Page segmentation data:
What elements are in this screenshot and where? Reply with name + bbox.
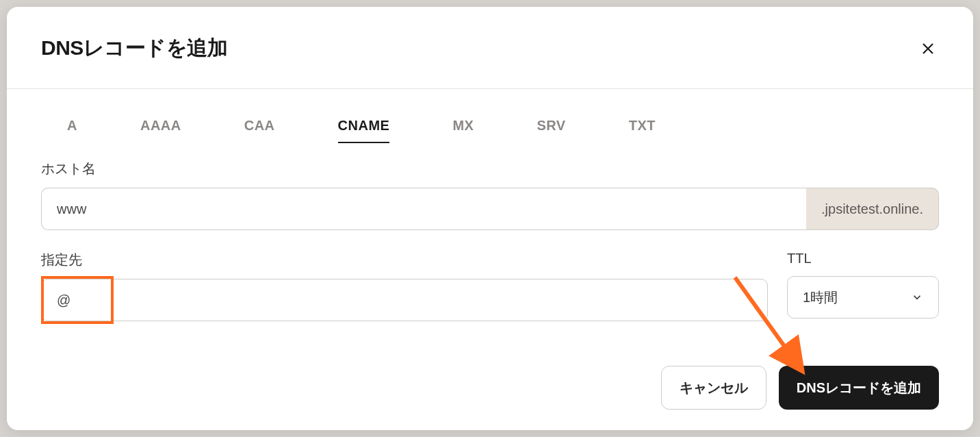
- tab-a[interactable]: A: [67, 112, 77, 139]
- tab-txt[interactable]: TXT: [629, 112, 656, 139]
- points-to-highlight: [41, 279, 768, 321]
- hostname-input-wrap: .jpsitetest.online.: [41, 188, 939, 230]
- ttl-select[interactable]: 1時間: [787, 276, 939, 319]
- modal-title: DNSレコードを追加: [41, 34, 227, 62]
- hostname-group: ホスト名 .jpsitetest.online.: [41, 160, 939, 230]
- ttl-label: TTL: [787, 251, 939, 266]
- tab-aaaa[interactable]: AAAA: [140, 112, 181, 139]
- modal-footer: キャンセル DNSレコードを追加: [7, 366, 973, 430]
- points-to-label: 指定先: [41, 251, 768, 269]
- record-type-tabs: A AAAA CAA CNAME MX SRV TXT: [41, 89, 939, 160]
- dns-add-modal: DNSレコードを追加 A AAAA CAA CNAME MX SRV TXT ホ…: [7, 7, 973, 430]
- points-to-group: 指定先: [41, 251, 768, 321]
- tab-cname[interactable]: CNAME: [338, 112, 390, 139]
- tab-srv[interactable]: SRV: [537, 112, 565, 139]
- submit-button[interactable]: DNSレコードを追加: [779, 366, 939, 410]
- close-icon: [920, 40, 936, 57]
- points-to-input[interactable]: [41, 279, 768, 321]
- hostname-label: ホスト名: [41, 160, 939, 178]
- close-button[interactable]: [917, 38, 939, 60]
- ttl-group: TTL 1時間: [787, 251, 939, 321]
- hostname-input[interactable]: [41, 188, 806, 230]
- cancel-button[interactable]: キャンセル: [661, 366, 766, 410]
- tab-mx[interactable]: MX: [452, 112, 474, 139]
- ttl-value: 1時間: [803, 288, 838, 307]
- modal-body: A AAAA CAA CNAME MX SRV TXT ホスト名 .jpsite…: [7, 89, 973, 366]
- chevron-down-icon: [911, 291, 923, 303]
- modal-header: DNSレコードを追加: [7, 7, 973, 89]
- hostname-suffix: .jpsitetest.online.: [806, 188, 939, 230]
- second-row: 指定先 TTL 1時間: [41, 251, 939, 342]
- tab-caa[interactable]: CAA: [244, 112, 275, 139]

**PROBLEM TO WORK ON**. Check each line above for the string "input" and copy every line that has it.

**ANSWER TO THE PROBLEM**.
- hostname-input-wrap: .jpsitetest.online.: [41, 188, 939, 230]
- points-to-input[interactable]: [41, 279, 768, 321]
- hostname-input[interactable]: [41, 188, 806, 230]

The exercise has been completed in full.